The best way to hush up movement in the attic is by installing heavy-duty floor joists. These are thicker and will absorb the sound better than the thinner and less sturdy ones that are probably in there right now. Additionally, you can use blow-in-dense-pack insulation. This will not only quiet up the floor, but it will also insulate the space much better. 

Unfortunately, those are both more expensive options, and if you aren’t too worried about the noise, you can add carpet to the space or use rugs. These are more affordable ways to make the movements in the attic not so loud downstairs. 

Install a Ceiling Fan for Better Airflow

Attics can get stuffy very quickly, even with newly installed HVAC. So we recommend adding a ceiling fan to help keep the air moving.

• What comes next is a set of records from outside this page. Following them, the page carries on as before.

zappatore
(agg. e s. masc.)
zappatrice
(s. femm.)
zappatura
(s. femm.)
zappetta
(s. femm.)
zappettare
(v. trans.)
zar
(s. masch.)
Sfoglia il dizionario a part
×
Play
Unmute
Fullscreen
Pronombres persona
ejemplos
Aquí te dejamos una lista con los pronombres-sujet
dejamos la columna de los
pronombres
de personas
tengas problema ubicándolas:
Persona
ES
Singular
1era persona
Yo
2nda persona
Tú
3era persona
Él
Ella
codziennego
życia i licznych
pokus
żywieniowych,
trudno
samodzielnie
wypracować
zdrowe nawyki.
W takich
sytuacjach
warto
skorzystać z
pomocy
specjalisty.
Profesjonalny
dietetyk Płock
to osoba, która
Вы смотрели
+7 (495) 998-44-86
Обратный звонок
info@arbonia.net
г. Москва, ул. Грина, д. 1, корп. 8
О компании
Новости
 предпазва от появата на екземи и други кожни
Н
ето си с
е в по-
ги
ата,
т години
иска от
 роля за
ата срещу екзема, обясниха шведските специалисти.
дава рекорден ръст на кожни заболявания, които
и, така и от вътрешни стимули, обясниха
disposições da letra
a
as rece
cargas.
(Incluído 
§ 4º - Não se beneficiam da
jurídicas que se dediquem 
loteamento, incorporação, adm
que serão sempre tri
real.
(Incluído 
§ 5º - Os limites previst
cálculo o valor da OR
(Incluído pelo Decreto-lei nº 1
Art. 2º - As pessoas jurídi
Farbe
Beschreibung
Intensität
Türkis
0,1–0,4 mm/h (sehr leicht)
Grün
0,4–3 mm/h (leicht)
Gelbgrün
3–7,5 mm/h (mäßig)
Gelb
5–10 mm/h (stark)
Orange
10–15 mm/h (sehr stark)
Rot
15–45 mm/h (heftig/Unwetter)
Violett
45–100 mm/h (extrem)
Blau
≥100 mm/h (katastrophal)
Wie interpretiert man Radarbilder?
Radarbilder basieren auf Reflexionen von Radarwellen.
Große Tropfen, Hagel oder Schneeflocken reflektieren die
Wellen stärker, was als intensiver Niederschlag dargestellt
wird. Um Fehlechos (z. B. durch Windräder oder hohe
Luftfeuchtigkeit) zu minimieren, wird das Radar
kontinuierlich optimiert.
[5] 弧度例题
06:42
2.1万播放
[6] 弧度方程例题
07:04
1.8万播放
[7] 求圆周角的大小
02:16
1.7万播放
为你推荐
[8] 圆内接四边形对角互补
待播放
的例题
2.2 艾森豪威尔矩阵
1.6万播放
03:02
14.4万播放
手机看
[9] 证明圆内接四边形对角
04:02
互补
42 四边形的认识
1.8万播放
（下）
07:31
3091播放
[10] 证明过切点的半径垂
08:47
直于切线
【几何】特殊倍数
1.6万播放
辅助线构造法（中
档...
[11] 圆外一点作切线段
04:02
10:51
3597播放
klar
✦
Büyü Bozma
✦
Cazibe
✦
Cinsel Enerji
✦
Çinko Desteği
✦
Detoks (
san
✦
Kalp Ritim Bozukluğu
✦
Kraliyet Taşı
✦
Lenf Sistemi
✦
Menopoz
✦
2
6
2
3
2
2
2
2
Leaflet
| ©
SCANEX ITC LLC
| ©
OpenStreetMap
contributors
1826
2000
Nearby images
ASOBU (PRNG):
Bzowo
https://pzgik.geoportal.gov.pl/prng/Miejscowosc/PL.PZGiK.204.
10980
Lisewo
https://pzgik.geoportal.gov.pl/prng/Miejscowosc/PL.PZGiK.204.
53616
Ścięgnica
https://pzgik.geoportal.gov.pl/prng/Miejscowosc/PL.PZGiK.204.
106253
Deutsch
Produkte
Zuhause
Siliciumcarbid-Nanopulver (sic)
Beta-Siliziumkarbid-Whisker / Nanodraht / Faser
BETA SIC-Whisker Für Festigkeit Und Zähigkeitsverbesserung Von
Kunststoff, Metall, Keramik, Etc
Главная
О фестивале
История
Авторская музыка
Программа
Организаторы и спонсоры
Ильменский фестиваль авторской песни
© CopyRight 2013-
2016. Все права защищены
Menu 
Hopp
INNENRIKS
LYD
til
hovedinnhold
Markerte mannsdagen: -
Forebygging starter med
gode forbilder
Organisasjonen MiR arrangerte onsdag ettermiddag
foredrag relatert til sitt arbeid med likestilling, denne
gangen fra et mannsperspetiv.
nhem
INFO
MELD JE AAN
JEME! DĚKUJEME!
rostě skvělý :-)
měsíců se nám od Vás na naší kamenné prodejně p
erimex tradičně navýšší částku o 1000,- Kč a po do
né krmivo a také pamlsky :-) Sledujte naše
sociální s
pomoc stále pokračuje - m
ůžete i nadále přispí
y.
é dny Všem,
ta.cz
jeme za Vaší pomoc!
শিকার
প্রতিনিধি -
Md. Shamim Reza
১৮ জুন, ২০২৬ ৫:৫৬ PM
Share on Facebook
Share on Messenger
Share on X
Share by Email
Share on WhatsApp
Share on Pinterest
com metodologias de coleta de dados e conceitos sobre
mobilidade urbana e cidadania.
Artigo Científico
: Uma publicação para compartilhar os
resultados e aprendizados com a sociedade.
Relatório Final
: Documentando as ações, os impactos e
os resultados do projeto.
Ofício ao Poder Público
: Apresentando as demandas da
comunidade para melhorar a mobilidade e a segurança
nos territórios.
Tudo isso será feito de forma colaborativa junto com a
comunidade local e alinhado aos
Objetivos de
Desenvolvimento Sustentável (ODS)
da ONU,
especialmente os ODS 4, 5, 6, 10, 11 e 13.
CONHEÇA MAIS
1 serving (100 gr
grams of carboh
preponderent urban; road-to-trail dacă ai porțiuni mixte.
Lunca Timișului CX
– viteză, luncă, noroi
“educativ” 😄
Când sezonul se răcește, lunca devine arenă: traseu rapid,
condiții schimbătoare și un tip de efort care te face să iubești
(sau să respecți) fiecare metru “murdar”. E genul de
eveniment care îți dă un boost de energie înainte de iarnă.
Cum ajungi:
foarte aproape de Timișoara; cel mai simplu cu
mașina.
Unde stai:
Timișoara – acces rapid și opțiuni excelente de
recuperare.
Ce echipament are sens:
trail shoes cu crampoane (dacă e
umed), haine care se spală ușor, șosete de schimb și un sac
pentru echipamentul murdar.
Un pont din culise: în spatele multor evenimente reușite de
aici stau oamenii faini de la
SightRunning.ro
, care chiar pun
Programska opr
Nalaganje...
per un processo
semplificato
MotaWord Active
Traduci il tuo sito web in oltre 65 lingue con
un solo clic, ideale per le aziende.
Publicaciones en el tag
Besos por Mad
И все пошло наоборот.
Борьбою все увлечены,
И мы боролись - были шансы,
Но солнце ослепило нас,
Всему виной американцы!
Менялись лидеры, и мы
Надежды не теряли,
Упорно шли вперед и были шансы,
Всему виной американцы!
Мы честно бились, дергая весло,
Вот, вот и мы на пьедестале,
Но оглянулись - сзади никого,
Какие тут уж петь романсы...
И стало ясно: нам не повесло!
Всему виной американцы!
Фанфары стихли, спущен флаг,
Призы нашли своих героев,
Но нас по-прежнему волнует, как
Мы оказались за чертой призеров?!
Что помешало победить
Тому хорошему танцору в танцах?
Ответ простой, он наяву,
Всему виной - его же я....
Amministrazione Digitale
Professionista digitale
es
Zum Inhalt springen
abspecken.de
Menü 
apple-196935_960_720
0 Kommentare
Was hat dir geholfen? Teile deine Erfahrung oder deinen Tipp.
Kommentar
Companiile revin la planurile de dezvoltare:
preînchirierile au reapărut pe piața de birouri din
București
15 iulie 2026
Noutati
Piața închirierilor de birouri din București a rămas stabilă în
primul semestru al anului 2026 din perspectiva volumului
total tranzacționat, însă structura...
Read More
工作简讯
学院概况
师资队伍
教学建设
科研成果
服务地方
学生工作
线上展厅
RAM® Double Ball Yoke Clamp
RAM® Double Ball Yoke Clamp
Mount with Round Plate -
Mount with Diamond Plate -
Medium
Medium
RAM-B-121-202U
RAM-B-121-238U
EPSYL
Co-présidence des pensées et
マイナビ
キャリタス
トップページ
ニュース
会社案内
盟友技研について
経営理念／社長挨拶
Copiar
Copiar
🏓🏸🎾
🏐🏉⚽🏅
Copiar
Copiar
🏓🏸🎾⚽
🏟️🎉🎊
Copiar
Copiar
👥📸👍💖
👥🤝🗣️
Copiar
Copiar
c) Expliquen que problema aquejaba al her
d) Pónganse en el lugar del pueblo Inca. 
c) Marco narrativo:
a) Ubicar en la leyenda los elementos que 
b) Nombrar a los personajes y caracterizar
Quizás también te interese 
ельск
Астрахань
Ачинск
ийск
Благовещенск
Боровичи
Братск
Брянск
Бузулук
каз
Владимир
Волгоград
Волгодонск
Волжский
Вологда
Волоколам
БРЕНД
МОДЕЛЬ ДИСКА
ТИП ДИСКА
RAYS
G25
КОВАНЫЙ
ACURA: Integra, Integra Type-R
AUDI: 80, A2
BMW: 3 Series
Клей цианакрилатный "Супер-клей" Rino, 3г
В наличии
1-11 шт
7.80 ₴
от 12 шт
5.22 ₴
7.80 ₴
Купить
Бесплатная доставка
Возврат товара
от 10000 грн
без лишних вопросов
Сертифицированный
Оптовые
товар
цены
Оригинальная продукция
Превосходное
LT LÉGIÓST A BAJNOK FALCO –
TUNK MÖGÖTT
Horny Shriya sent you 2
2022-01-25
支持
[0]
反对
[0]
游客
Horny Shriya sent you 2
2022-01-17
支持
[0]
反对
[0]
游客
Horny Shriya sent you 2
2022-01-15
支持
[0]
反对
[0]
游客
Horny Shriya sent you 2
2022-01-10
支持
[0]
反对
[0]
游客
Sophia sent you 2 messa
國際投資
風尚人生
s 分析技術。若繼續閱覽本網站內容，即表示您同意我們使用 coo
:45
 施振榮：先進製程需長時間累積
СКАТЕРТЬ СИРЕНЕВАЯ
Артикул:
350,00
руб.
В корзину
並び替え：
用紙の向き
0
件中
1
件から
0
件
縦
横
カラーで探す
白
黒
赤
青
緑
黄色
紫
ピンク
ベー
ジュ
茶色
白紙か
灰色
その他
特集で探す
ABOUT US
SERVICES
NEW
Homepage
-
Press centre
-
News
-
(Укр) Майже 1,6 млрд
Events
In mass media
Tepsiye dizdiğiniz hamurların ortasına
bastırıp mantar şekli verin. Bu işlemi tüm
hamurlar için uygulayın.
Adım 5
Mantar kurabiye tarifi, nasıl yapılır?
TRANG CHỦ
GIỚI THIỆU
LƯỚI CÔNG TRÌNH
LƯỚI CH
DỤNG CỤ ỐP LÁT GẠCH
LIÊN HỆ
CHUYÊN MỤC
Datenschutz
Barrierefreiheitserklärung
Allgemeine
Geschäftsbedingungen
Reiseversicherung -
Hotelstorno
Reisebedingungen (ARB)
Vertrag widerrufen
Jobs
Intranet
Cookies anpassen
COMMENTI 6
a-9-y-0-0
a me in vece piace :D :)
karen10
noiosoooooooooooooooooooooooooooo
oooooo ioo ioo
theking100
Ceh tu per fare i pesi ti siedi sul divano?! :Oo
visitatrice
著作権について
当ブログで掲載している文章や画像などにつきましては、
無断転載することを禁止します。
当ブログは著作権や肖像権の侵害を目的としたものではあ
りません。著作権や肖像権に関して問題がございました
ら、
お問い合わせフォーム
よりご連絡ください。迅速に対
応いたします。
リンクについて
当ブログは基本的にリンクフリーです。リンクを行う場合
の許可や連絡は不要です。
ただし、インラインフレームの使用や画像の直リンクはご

There are low-profile fans made especially for low ceiling situations, and these might be exactly what you need to keep you from sweating during the hot summer months. 

Stick with One Color

Attics can feel a bit small and cramped. To combat this, you can choose a monochromatic color pallet to keep things light and airy. In addition, white or cream walls with light-colored furniture and decor will keep the space from feeling too dank and allow the available light to bounce around much easier. 

Spray Foam the Roof

The roof is where you lose most of your heat during the winter, and if you are using the attic as living space, you’ll want to keep the temperature more under control. We recommend using spray foam on the roof. It’s sometimes two to three times more than the cost of regular insulation, but you’ll be able to keep the temperature at a more comfortable position if you have it. 

Consider a Skylight

Not only will a skylight bring in much-needed natural light, but it can also add a precious headroom to a space that’s bound to feel cramped. And since you’re right at the roof anyway, it isn’t as big of a project as it might be in other places in the home. 

Low Ceiling Corners for Storage

Looking for more storage? You can add built-in storage to your attic space by using up that corner where the ceiling comes too close to the floor to be used for anything else.

Its Own Thermostat

If you can, you’ll want to put the attic on its own thermostat. Unfortunately, its climate and temperature changes will be vastly different from the rest of the home, and you’ll struggle with freezing downstairs and too warm upstairs unless you can put them on separate systems.

 

You might not have considered renovating your attic before, but we’re sure you’ll love the extra space for whatever your family might need it for. Just be ready to invest in some soundproofing and additional insulation.